Dubeck’s letter was sent the day after a New York grand jury voted to indict Trump. That indictment, which is currently sealed, concerns allegations about the payment of hush money to adult film actress Stormy Daniels by Trump’s then-lawyer, Michael Cohen.
Trump’s current lawyer, Joe Tacopina, says the former president will surrender himself to Bragg’s office before the arrangement hearing, when the charges will be unveiled, on the afternoon of April 4.
Trump has maintained his innocence.
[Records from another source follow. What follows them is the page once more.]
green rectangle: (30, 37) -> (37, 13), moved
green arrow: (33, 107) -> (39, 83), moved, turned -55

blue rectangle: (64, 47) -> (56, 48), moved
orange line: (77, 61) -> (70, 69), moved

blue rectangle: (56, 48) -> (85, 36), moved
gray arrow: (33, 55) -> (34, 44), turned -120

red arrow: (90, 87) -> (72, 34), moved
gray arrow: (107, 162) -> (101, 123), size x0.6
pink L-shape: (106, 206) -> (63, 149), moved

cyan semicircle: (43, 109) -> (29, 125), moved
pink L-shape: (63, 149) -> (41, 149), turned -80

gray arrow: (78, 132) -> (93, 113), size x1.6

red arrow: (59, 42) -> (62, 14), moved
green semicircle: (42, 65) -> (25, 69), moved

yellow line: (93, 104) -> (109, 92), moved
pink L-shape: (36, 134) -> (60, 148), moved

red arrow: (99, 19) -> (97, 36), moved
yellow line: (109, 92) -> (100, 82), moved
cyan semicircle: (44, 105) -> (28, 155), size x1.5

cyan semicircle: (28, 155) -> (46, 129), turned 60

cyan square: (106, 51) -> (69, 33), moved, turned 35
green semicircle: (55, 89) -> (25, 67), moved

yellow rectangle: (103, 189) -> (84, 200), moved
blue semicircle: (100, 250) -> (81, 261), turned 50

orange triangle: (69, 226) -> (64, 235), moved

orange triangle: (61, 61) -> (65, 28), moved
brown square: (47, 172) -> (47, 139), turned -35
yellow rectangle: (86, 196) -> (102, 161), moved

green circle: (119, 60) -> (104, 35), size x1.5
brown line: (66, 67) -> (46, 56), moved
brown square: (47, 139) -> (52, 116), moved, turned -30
In a March 31 post on Truth Social, he said “radical left Democrats” were “indicting a totally innocent man.”
Latest in Exchange with House Republicans
Dubeck’s salvo is the latest in an exchange with Jordan, Comer, and House Administration Committee Chair Bryan Steil (R-Wisc.).
In a March 20 letter, after reports of Trump’s possible indictment first began to circulate, the three asked Bragg to testify before Congress.
Dubeck rebuffed that request in a March 23 response, calling the Republicans’ letter “an unprecedented inquiry into a pending local prosecution.” She offered to “meet and confer” on the matter.
In a March 25 letter to Bragg, the three leading Republicans reiterated their requests and their suggestion that the prosecution could be motivated by politics.
Dubeck called that assertion “baseless and inflammatory” in her March 31 letter.
The Republicans have repeatedly raised the issue of federal funding for local law enforcement, in light of Bragg’s Trump investigation.
In their March 25 letter, they highlighted reports that Bragg has downgraded more than 50 percent of felony cases to misdemeanors.
“To the extent that you are receiving federal funds and are choosing to prioritize apparent political prosecutions over commonsense public safety measures, the Committee on the Judiciary certainly may consider legislation to tie federal funds to improved public safety metrics,” the March 25 letter states.
Dubeck’s March 31 letter detailed three federal grant programs in which the DA’s office takes part, arguing that the grants have helped make New York one of America’s safest large cities.
She said none of that money went into investigating Trump or the Trump Organization.
That letter goes on to assert that a Congressional subpoena of Bragg regarding the Trump prosecution would be “unprecedented and unconstitutional.”
The House Republicans’ March 25 letter argued that such a subpoena would be legitimate.